What is being asked >> Please write out all of the entries exactly as they appear.

Provided entries >>
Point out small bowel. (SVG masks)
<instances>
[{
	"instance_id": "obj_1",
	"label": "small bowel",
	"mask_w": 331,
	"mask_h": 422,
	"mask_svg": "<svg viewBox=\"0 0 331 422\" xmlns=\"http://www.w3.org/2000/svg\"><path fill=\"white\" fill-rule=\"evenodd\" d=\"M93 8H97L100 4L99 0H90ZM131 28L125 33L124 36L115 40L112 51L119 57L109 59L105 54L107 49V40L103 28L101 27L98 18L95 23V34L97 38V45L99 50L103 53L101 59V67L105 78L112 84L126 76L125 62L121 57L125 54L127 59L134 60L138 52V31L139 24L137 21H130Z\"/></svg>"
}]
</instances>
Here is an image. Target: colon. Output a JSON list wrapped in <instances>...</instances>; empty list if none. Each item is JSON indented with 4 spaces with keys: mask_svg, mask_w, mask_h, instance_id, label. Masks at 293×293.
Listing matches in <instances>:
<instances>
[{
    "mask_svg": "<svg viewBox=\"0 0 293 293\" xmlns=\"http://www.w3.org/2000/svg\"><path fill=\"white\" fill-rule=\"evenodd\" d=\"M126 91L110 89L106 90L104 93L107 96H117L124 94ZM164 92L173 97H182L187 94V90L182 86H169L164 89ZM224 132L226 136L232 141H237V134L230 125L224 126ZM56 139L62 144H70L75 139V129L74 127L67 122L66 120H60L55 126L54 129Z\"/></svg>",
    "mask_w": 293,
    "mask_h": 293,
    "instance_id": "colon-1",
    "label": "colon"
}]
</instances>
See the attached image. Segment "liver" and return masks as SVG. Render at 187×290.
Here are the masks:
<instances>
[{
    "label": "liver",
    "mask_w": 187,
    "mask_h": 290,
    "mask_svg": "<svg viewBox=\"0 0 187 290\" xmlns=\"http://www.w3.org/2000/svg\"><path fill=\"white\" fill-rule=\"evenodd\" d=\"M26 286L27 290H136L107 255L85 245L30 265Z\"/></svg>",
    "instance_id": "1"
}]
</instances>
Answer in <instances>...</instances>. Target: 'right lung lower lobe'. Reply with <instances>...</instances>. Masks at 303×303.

Output below >>
Point out small bowel. (SVG masks)
<instances>
[{
	"instance_id": "obj_1",
	"label": "small bowel",
	"mask_w": 331,
	"mask_h": 422,
	"mask_svg": "<svg viewBox=\"0 0 331 422\" xmlns=\"http://www.w3.org/2000/svg\"><path fill=\"white\" fill-rule=\"evenodd\" d=\"M93 8H97L100 4L99 0H90ZM131 28L125 33L124 36L115 40L112 51L119 57L109 59L105 54L107 49V40L103 28L101 27L98 18L95 23V34L97 38V45L99 50L103 53L101 59V67L105 78L112 84L126 76L125 62L121 57L125 54L127 59L134 60L138 52V31L139 24L137 21H130Z\"/></svg>"
}]
</instances>
Here is an image. Target: colon. Output a JSON list wrapped in <instances>...</instances>; empty list if none. Each item is JSON indented with 4 spaces with keys: mask_svg, mask_w, mask_h, instance_id, label. Masks at 293×293.
Listing matches in <instances>:
<instances>
[{
    "mask_svg": "<svg viewBox=\"0 0 293 293\" xmlns=\"http://www.w3.org/2000/svg\"><path fill=\"white\" fill-rule=\"evenodd\" d=\"M126 91L110 89L106 90L104 93L107 96H117L124 94ZM164 92L173 97H182L187 94V90L182 86H169L164 89ZM224 132L226 136L232 141H237V134L230 125L224 126ZM56 139L62 144H70L75 139V129L74 127L67 122L66 120H60L55 126L54 129Z\"/></svg>",
    "mask_w": 293,
    "mask_h": 293,
    "instance_id": "colon-1",
    "label": "colon"
}]
</instances>
See the attached image. Segment "liver" and return masks as SVG. Render at 187×290.
Here are the masks:
<instances>
[{
    "label": "liver",
    "mask_w": 187,
    "mask_h": 290,
    "mask_svg": "<svg viewBox=\"0 0 187 290\" xmlns=\"http://www.w3.org/2000/svg\"><path fill=\"white\" fill-rule=\"evenodd\" d=\"M26 286L27 290H136L107 255L85 245L30 265Z\"/></svg>",
    "instance_id": "1"
}]
</instances>
Answer in <instances>...</instances>. Target: 'right lung lower lobe'. Reply with <instances>...</instances>. Masks at 303×303.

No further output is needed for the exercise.